Public places like hospitals, and industries are required to maintain standards of hygiene and cleanliness. Traditionally, the cleaning task has been performed by people. However, due to various factors like shortage of workers, unavailability of 24-hour service, or health concerns of working with toxic chemicals used in cleaning, autonomous robots have been looked upon as alternatives. In recent years, cleaning robots like Roomba have gained popularity. These cleaning robots have limited battery power, and therefore efficient cleaning is important. Efforts are being undertaken to improve the efficiency of cleaning robots.
The most rudimentary type of cleaning robot is the one with bump sensors and encoders, which simply keep cleaning the room until the battery is available. Some researchers have tried to attach sensors like Lidar and cameras on the robot, and use sensory information for intelligent cleaning. Some approaches first build a map of the environment, and then plan systematic paths to clean the floor. Other approaches uses dirt sensors attached to the robot to clean only the untidy portions of the floor. Researchers have also proposed to attach cameras on the robot to detect dirt and then clean. However, a critical limitation of all the previous works is that robots cannot know if the floor is clean or not unless they actually visit that place. Hence, a timely information is not available if the room should be cleaned or not, which is a major limitation to achieve efficiency.
To overcome such limitations, we propose a novel approach that uses external cameras, which can communicate with the robots. The external cameras are fixed in the room, and detect if the floor is untidy or not through image processing. The external camera detects if the floor is untidy, along with the exact areas, and coordinates of the portions of the floor, which must be cleaned. This information is communicated to the cleaning robot through wireless network. The robot then intelligently plans the shortest path through the untidy areas minimizing battery usage. The camera node and robot work in a master-slave architecture, in which camera is the master instructing the robot about areas to clean. The camera node comprises of a Raspberry-Pi embedded computer, and robot is programmed on ROS (Robot Operating System). The ROS Master acts as a name-service in the ROS computation graph storing topics and services registration information for ROS master and slave nodes. The communication protocol is TCPROS, which uses standard TCP/IP sockets. Unlike previous works that use on-board robot sensors, the novel contribution of the proposed work lies in using external cameras, and intelligent communication between the camera node and robot.

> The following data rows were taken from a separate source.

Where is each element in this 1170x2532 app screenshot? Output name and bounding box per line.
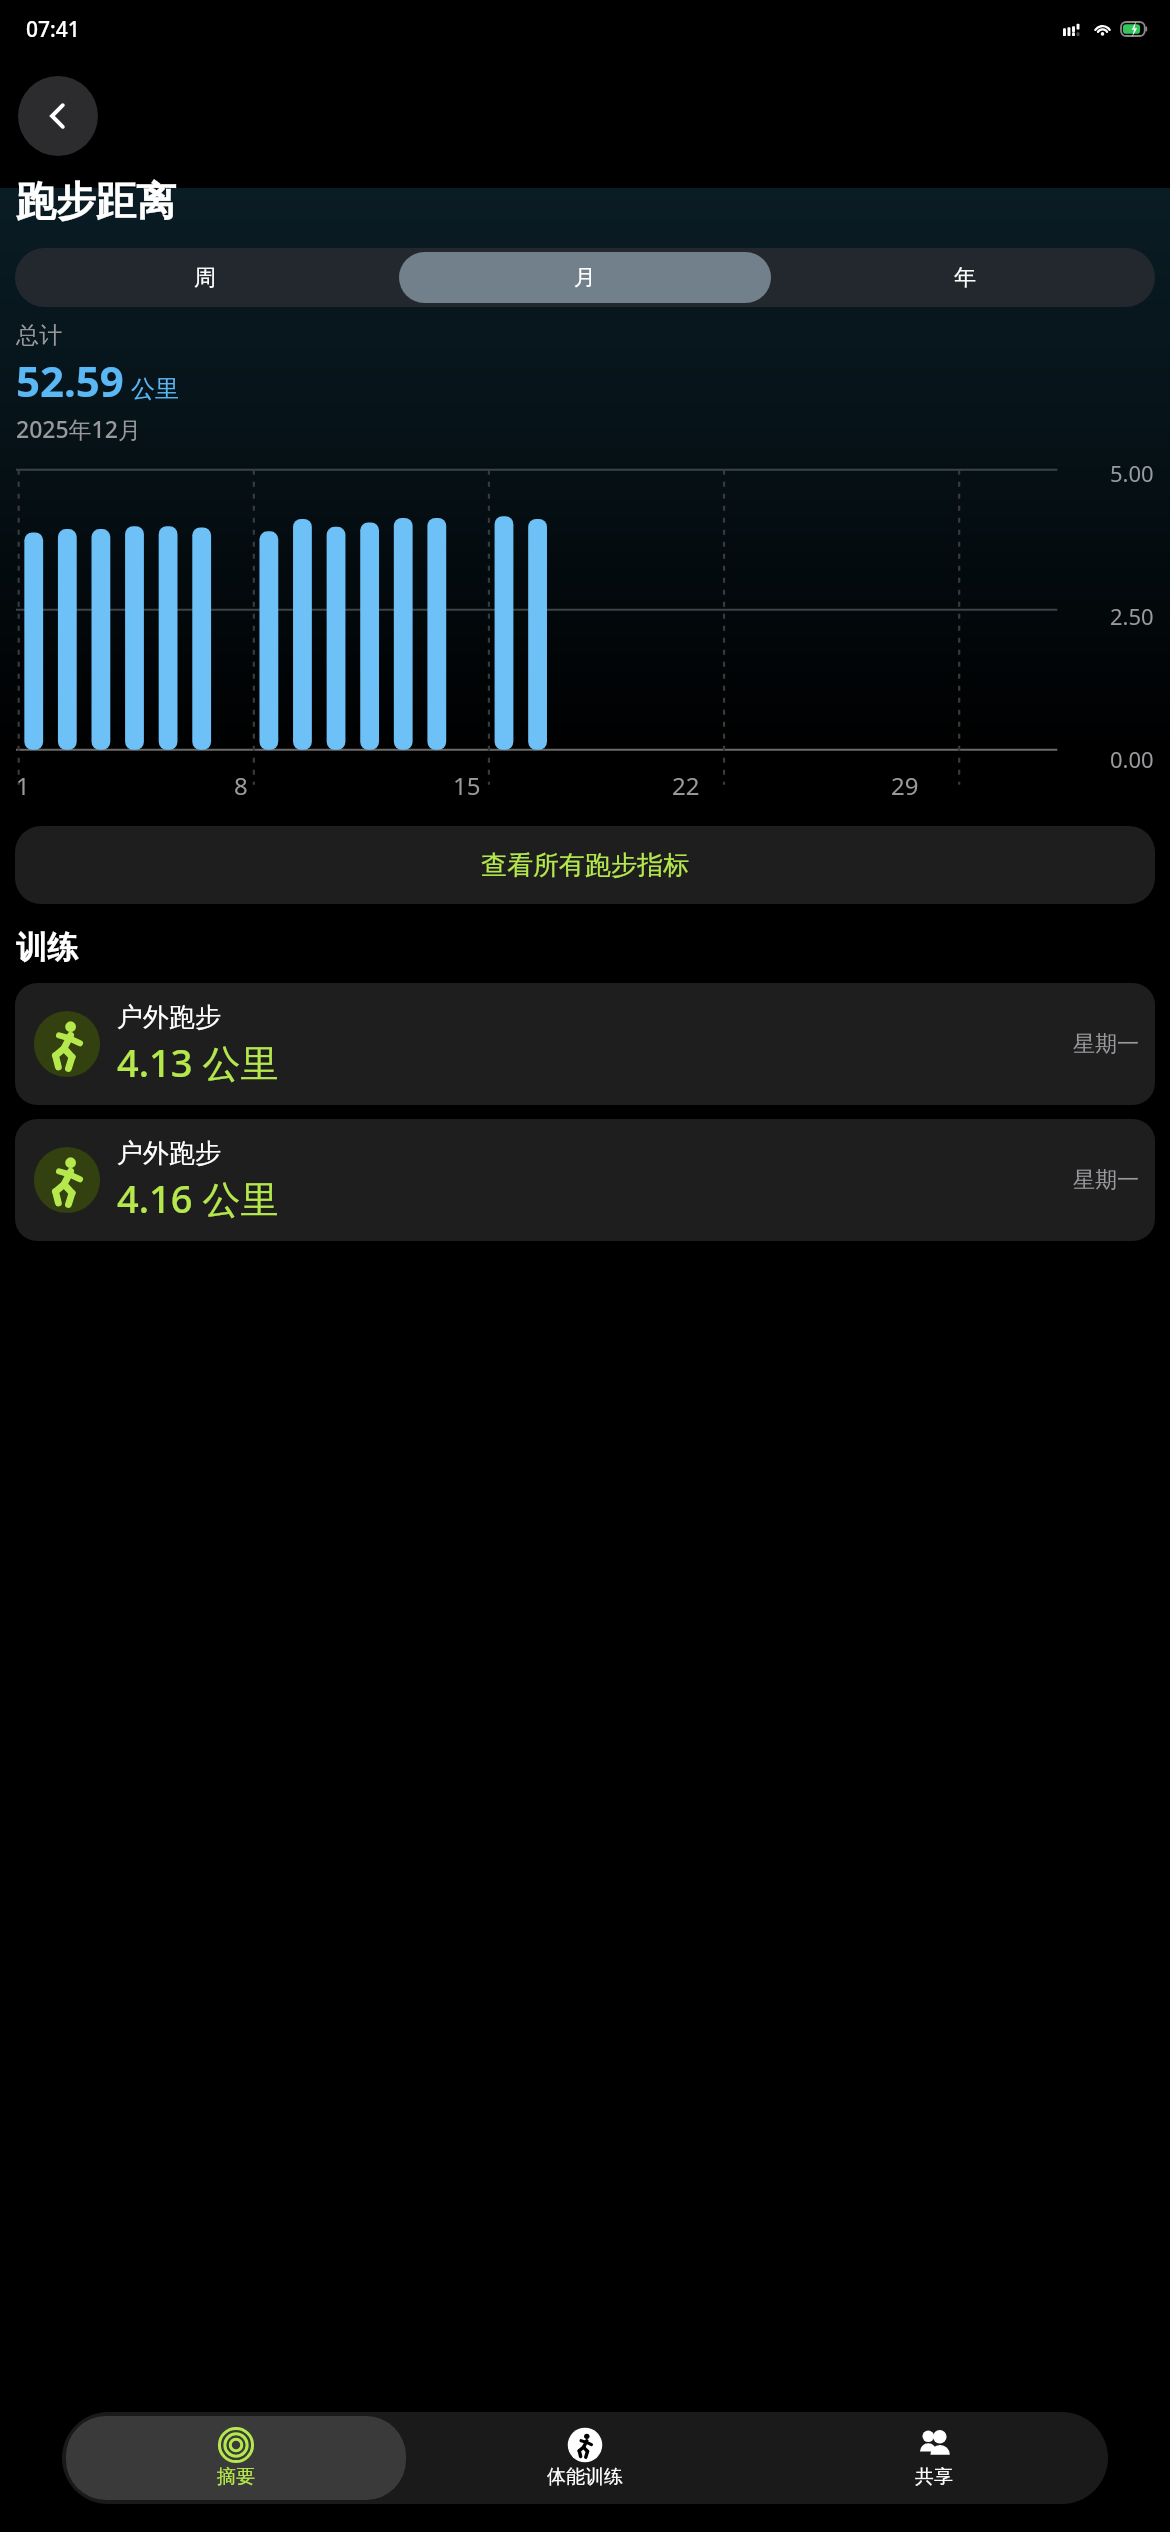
staticText: 22 [672,769,700,802]
staticText: 训练 [16,928,78,967]
staticText: 4.16 公里 [117,1172,279,1224]
button[interactable]: 年 [779,252,1151,303]
staticText: 年 [954,264,976,292]
button[interactable]: 户外跑步 [15,1119,1155,1241]
staticText: 体能训练 [547,2465,623,2489]
button[interactable]: 户外跑步 [15,983,1155,1105]
button[interactable]: 返回 [18,76,98,156]
staticText: 户外跑步 [117,1137,221,1170]
staticText: 29 [891,769,919,802]
staticText: 摘要 [217,2465,255,2489]
staticText: 2025年12月 [16,413,141,444]
staticText: 15 [453,769,481,802]
staticText: 共享 [915,2465,953,2489]
staticText: 5.00 [1110,458,1154,488]
staticText: 07:41 [26,15,80,44]
button[interactable]: 周 [19,252,391,303]
staticText: 户外跑步 [117,1001,221,1034]
staticText: 星期一 [1073,1166,1139,1194]
staticText: 查看所有跑步指标 [481,849,689,882]
button[interactable]: 摘要 [66,2416,406,2500]
button[interactable]: 共享 [759,2412,1108,2504]
button[interactable]: 月 [399,252,771,303]
staticText: 4.13 公里 [117,1036,279,1088]
staticText: 总计 [16,321,62,350]
staticText: 2.50 [1110,601,1154,631]
staticText: 52.59 [16,352,124,409]
staticText: 周 [194,264,216,292]
staticText: 0.00 [1110,744,1154,774]
button[interactable]: 体能训练 [410,2412,759,2504]
staticText: 8 [234,769,248,802]
button[interactable]: 查看所有跑步指标 [15,826,1155,904]
staticText: 公里 [131,374,179,404]
staticText: 1 [16,769,30,802]
staticText: 跑步距离 [16,176,176,226]
staticText: 星期一 [1073,1030,1139,1058]
staticText: 月 [574,264,596,292]
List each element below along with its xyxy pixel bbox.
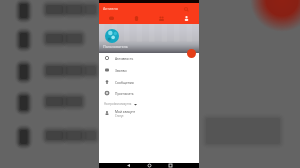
staticText: Пользователь	[103, 44, 128, 49]
button[interactable]: Chats	[99, 14, 124, 24]
button[interactable]: Home	[145, 163, 153, 168]
button[interactable]: Profile	[174, 14, 199, 24]
button[interactable]: Сообщения	[99, 76, 199, 88]
button[interactable]: Back	[124, 163, 132, 168]
staticText: Активно	[103, 6, 118, 11]
button[interactable]: Groups	[149, 14, 174, 24]
button[interactable]: Profile photo	[105, 29, 119, 43]
button[interactable]: Пригласить	[99, 87, 199, 99]
staticText: Настройки аккаунта	[104, 102, 132, 106]
button[interactable]: New chat	[187, 49, 196, 58]
staticText: Статус	[115, 114, 124, 118]
staticText: Мой аккаунт	[115, 109, 136, 113]
button[interactable]: Активность	[99, 52, 199, 64]
button[interactable]: Search	[182, 5, 190, 13]
staticText: Пригласить	[115, 91, 134, 95]
button[interactable]: Calls	[124, 14, 149, 24]
button[interactable]: Recents	[166, 163, 174, 168]
staticText: Активность	[115, 56, 134, 60]
staticText: Звонки	[115, 68, 127, 72]
button[interactable]: Мой аккаунт	[99, 107, 199, 119]
staticText: Сообщения	[115, 80, 134, 84]
button[interactable]: Звонки	[99, 64, 199, 76]
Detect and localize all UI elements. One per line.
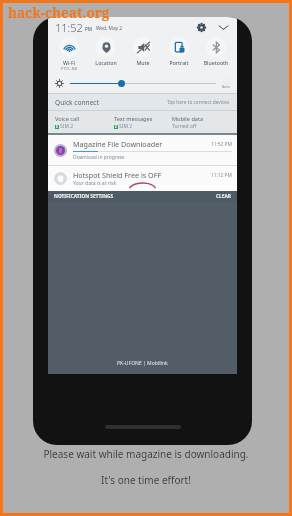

The proposed method enables cleaning robots to have an access to a ‘birds-eye view’ of the environment for efficient cleaning. We demonstrate how normal web-cameras can be used for dirt detection. The dirt detection algorithm uses a combination of ‘sum of absolute differences’ and histogram algorithms in RGB and HSV domains. We test the algorithm with different types, sizes, and colors of dirt. The proposed cleaning algorithm is targeted for home, factories, hospitals, airports, universities, and other public places. The scope of our current work is limited to indoor environments; however, an extension to external environments is straightforward. In this paper, we demonstrate the current algorithm through actual sensors in real-world scenarios.